Work request
Start at the line in the entries below that contains "Con piccoli attrezzi. Sviluppa la tonicità", stop at the line that contains "per ogni esigenza.", and output exactly the lines in that span, both ends included.
•••
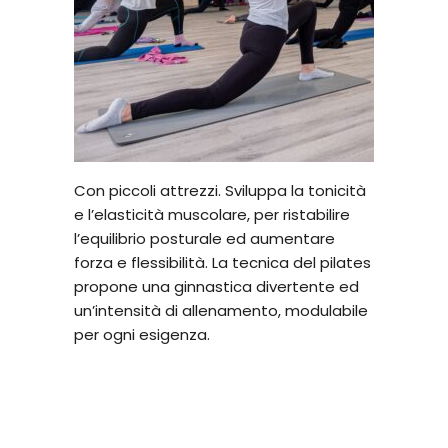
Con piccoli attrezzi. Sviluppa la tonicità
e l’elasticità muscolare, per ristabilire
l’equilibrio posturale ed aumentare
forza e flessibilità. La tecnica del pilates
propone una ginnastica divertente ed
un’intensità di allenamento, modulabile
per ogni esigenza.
•••
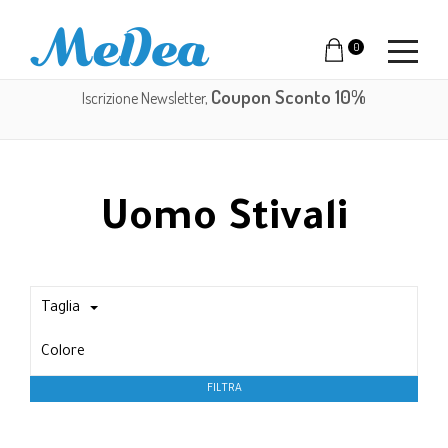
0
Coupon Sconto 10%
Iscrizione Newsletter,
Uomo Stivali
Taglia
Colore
•••
Exercise result
Con piccoli attrezzi. Sviluppa la tonicità
e l’elasticità muscolare, per ristabilire
l’equilibrio posturale ed aumentare
forza e flessibilità. La tecnica del pilates
propone una ginnastica divertente ed
un’intensità di allenamento, modulabile
per ogni esigenza.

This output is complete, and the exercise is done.